Senior Site Reliability Engineer
Location: Pleasanton, CA
At 10x Genomics, accelerating our understanding of biology is more than a mission for us. It’s a commitment. This is the century of biology, and the breakthroughs we make now have the potential to change the world.
Our software enables our scientists to better understand human health, such as pinpointing the differences between a cancer and normal cell and the genomic sequences the body makes in response to infection. We’ve built an ecosystem of powerful software, hardware, microfluidics, and chemistry to create products that are used by researchers around the world, including 96 of the top 100 global research institutions.
Our teams are encouraged to follow their passions and pursue new ideas in an inclusive and dynamic environment. The discoveries we enable together will lead to better technologies, better treatments, and a better future. Find out how you can make a 10x difference.
About the role:
We are looking for an exceptional site reliability engineer with a solid understanding of Linux and distributed computing to join our team. Our multi-disciplinary team in microfluidics, biochemistry, mechanical engineering, computational biology, and software has a proven track record of delivering successful commercial products built on deep technological innovation. If you are a self-starter who is passionate about building and operating reliable, scalable and performant systems, and is excited to work in a highly collaborative environment alongside a diverse team of experts every day, join us at 10x Genomics.
What you will be doing:
- Build, deploy and maintain resilient and scalable High Performance Computing (HPC) systems and services on premise and in the cloud.

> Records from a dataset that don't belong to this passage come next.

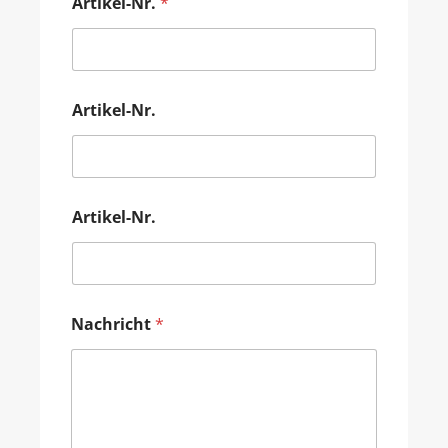
Artikel-Nr.
*
Artikel-Nr.
Artikel-Nr.
Nachricht
*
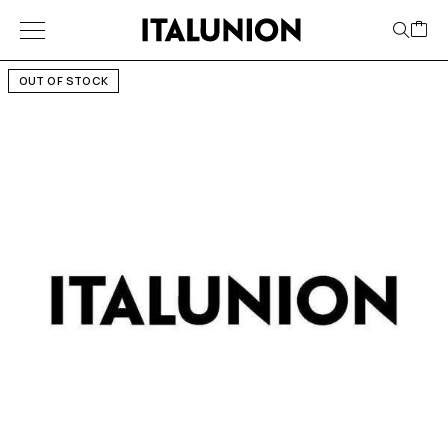
OUT OF STOCK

- Scale systems and improve operational efficiency through extensive automation.
- Collaborate with software engineering team on continuous delivery and deployment.
- Monitor infrastructure and applications for uptime and resource utilization, identify performance bottlenecks, troubleshoot and mitigate system issues, and develop solutions to improve reliability and performance.
- Maintain detailed documentation of system build and operational procedures.
- Participate in on-call rotations.
To be successful you will need:
- Bachelor’s degree in Computer Science or a related field, or equivalent work experience.
- 7+ years of Linux systems engineering or development experience in a large scale environment.
- 3+ years of experience in SRE-type role.
- Extensive experience with orchestration and configuration management tools (e.g. Terraform, CloudFormation, Ansible, Puppet, Chef).
- Knowledge of Linux kernel tuning, networking and performance optimization.
- Proficiency in shell scripting and at least one other language, e.g. Python.
- Experience with AWS services and infrastructure design.
- Strong desire to learn and implement new technologies.
- Excellent written and verbal communication skills.
Nice to have skills and background:
- Experience in managing multi-petabyte scale network-attached storage (NAS) and operational knowledge of NFS protocol.
- Familiar with HPC workload managers such as SGE or Slurm.
All qualified applicants will receive consideration for employment without regard to race, sex, color, religion, sexual orientation, gender identity, national origin, protected veteran status, or on the basis of disability.